EXERCISE GOAL
Report all lines from the entries below in which "Wooden" appears.

EXCERPTED DATA
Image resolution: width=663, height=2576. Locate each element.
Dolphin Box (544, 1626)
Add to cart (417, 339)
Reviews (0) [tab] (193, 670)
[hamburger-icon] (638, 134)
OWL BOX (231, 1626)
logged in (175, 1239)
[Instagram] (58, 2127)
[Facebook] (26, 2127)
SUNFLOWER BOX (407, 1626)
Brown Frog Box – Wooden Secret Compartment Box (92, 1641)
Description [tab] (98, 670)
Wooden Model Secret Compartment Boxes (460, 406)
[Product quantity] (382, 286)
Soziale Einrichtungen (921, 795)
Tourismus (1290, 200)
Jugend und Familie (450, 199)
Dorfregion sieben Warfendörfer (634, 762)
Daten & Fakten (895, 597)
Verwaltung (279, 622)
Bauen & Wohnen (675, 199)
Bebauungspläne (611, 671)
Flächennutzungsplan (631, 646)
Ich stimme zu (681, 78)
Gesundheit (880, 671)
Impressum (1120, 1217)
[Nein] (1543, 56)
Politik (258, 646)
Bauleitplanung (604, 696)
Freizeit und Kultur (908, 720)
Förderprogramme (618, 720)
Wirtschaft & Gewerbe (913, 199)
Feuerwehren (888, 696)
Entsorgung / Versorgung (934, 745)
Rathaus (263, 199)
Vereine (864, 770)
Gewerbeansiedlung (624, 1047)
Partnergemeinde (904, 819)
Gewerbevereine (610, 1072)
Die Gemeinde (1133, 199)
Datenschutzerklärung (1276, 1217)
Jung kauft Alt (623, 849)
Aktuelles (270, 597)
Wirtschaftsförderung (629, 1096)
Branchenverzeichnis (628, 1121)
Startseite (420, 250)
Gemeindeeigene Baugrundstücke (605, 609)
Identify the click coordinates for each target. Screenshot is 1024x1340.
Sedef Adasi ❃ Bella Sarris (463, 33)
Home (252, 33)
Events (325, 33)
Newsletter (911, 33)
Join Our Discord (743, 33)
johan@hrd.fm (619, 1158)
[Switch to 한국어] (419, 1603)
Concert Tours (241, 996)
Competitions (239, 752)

REPLY
Brown Frog Box – Wooden Secret Compartment Box (92, 1641)
Wooden Model Secret Compartment Boxes (460, 406)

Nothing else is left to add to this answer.